■ Listed entries:
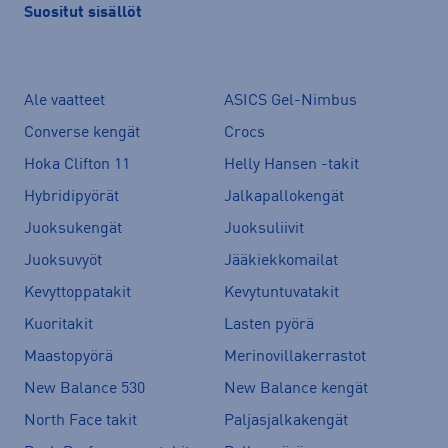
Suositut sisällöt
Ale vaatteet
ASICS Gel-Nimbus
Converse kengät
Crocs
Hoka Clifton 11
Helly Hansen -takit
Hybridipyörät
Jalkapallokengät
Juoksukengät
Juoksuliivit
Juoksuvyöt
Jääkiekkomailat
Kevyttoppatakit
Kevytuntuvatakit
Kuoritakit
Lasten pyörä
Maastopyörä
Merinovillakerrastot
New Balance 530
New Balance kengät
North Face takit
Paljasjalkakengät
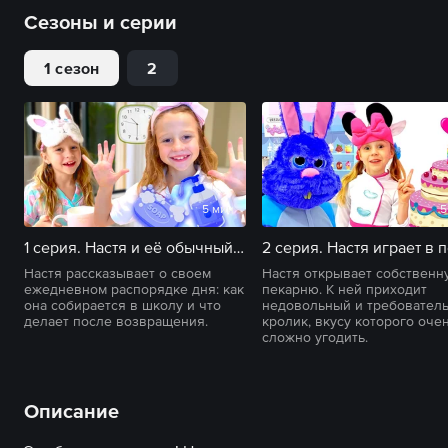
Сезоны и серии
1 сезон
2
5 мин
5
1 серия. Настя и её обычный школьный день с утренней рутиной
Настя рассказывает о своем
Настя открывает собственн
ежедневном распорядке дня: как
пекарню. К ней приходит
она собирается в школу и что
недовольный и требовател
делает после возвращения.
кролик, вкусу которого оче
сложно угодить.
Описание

■ Work task: Whenever a line in the records contains the word "Настя", copy that line.

■ Result of the exercise:
1 серия. Настя и её обычный школьный день с утренней рутиной
Настя рассказывает о своем
Настя открывает собственн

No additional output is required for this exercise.